PROBLEM STATEMENT: Find the line containing "Post cured products". Reproduce it and every line after it up to the end of the records, exactly as written.

LISTED RECORDS:
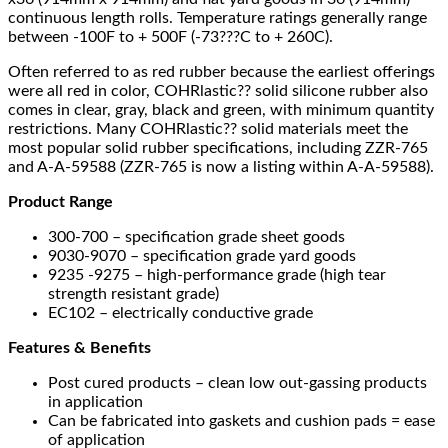
continuous length rolls. Temperature ratings generally range
between -100F to + 500F (-73???C to + 260C).
Often referred to as red rubber because the earliest offerings
were all red in color, COHRlastic?? solid silicone rubber also
comes in clear, gray, black and green, with minimum quantity
restrictions. Many COHRlastic?? solid materials meet the
most popular solid rubber specifications, including ZZR-765
and A-A-59588 (ZZR-765 is now a listing within A-A-59588).
Product Range
300-700 – specification grade sheet goods
9030-9070 – specification grade yard goods
9235 -9275 – high-performance grade (high tear
strength resistant grade)
EC102 – electrically conductive grade
Features & Benefits
Post cured products – clean low out-gassing products
in application
Can be fabricated into gaskets and cushion pads = ease
of application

SOLUTION TO THIS PROBLEM:
Post cured products – clean low out-gassing products
in application
Can be fabricated into gaskets and cushion pads = ease
of application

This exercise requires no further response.